- _PROVIDED DATA_:
- - -

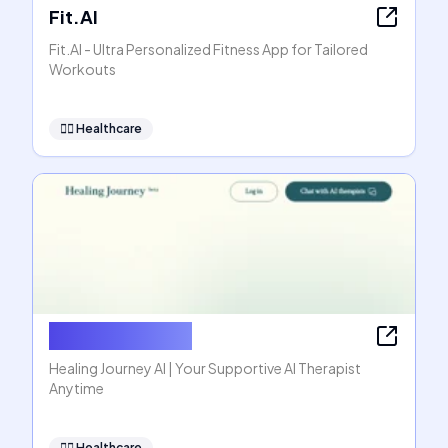
Fit.AI
Fit.AI - Ultra Personalized Fitness App for Tailored
Workouts
👩‍⚕️
Healthcare
Healing Journey
Healing Journey AI | Your Supportive AI Therapist
Anytime
👩‍⚕️
Healthcare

- - -

- _EXERCISE BRIEF_: Please quote nothing but the lines from the line with "Healing Journey AI" through the end of the data above, exactly as written, ends included.

- _SOLVED EXERCISE_:
Healing Journey AI | Your Supportive AI Therapist
Anytime
👩‍⚕️
Healthcare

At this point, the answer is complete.